Replication Initiator Proteins The replication initiator protein (Rep) plays a key role in initiation of replication in plasmids. In its monomer form, Rep binds an iteron and promotes replication. The protein itself is known to contain two independent N-terminal and C-terminal globular domains that subsequently bind to two domains of the iteron. The dimer version of the protein is generally inactive in iteron binding, however it is known to bind to the repE operator. This operator contains half of the iteron sequence making it able to bind the dimer and preventing gene expression. Plasmids containing iterons are all organized very similarly in structure. The gene for Rep proteins is usually found directly downstream of the origin of replication. This means that the iterons themselves are known to regulate the synthesis of the rep proteins.

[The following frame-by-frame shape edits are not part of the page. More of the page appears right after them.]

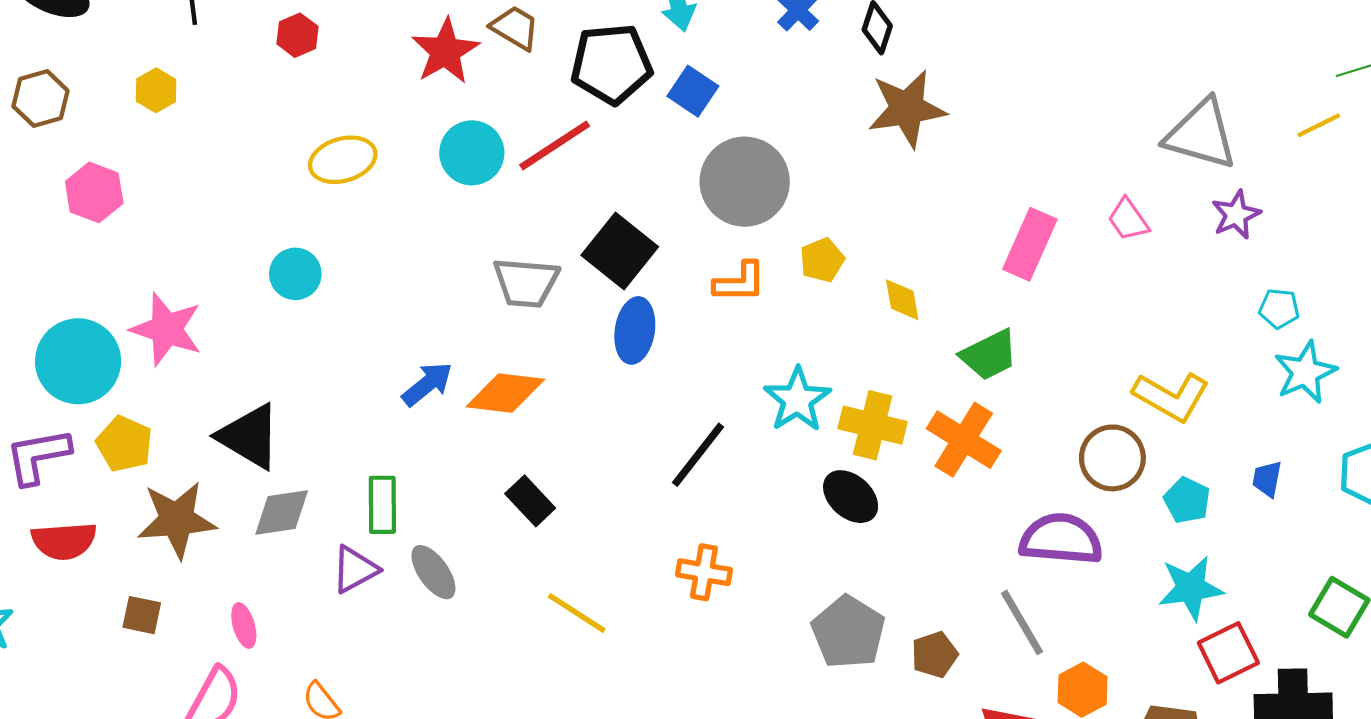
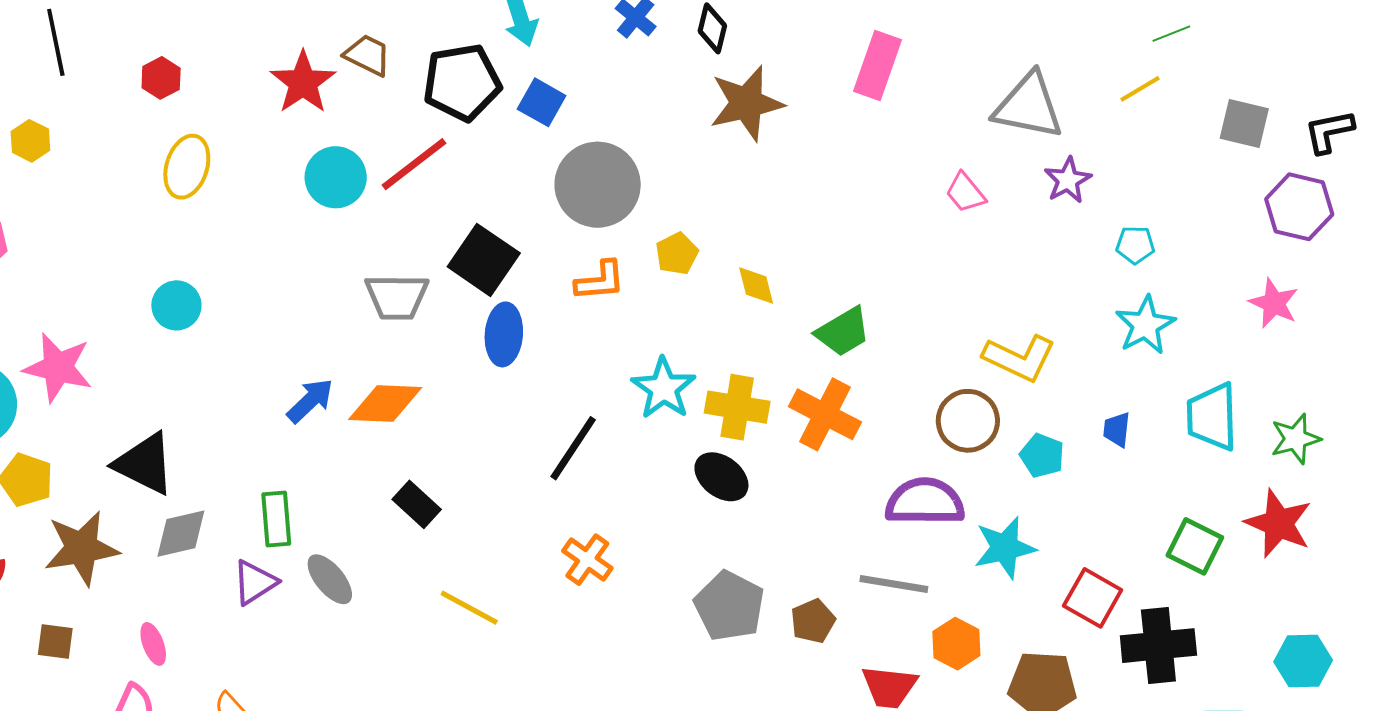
yellow ellipse: (343, 160) -> (187, 167), moved, turned -52
pink rectangle: (1030, 244) -> (878, 65), moved
cyan pentagon: (1279, 309) -> (1135, 245), moved
orange cross: (704, 572) -> (587, 560), turned 30
cyan star: (1191, 588) -> (1005, 548), moved
gray line: (1022, 622) -> (894, 584), turned -46
red square: (1228, 653) -> (1093, 598), turned -30

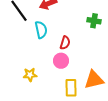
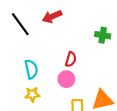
cyan semicircle: (41, 30) -> (31, 69), moved

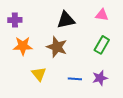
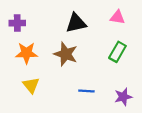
yellow triangle: (39, 74) -> (31, 85), moved
purple star: (100, 78) -> (123, 97), moved

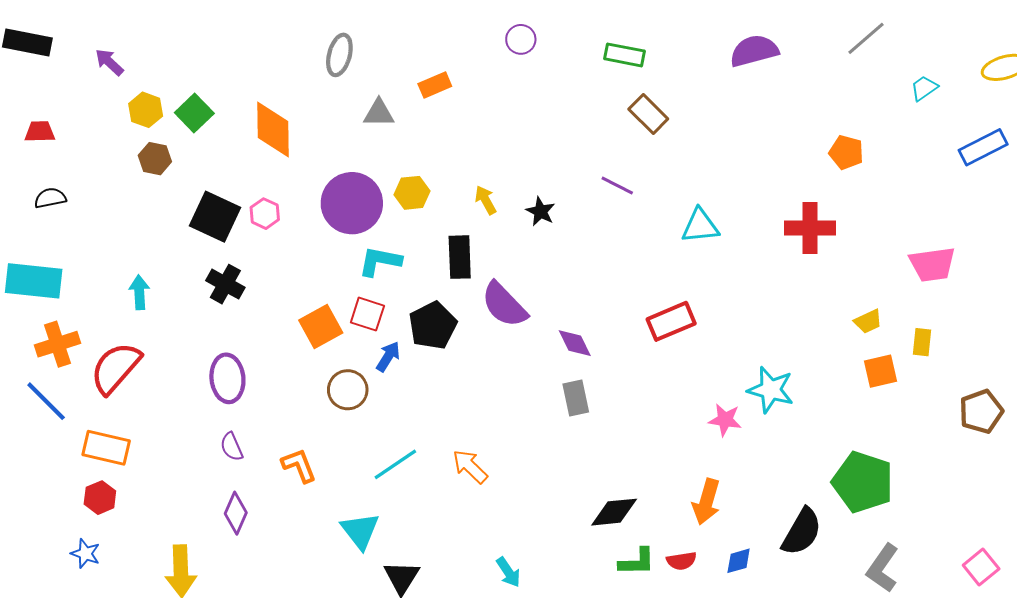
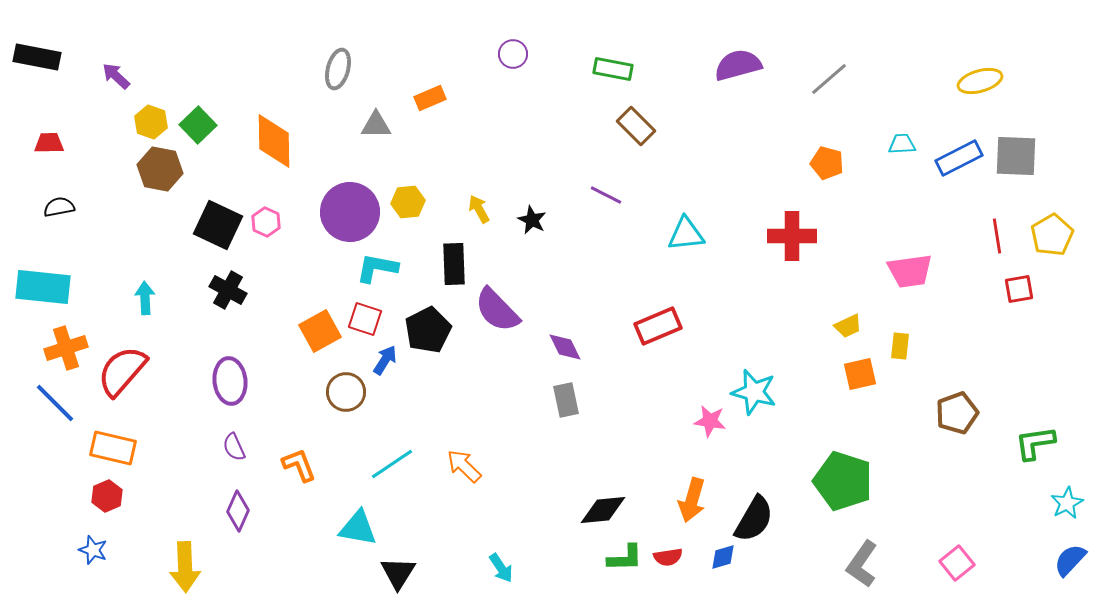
gray line: (866, 38) -> (829, 79), moved
cyan trapezoid: (924, 88) -> (902, 144), moved, turned 32
brown hexagon: (155, 159) -> (160, 169), size x1.4
cyan triangle: (360, 531) -> (358, 528), turned -42
black semicircle: (802, 532) -> (754, 519), moved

Iterons have an important role in plasmid replication. An iteron-containing plasmid origin of replication can be found containing about five iterons about 20 base pairs in length total. These iterons provide a saturation site for initiator receptor proteins and promote replication thus increasing plasmid copy number in a given cell.

RNA regulated – Col E1 type Col E1 is a plasmid found in bacteria. Col E1 replication is a negative regulation mechanism which enables the plasmid to control its own copy numbers by involving RNA I , RNA type II, Rom protein, and the plasmid itself. Col E1 replication is initiated by means of RNA-RNA interactions and does not rely on replication initiation protein encoded by the plasmid to regulate its copy number. Mechanism : RNA polymerase initiates transcription of RNA II that originates 555 base pairs upstream from the replication origin of Col E1 plasmid which marks the start of Col E1 replication. A determined hybrid with the DNA strand is formed by a loop enriched in G nucleotide of RNAII and a C-rich region on the template strand upstream from the origin. The transcript folds into a secondary structure which stabilises the interaction between the nascent RNA and the origin's DNA. Several stems and loops are exhibited by the newly formed secondary structure.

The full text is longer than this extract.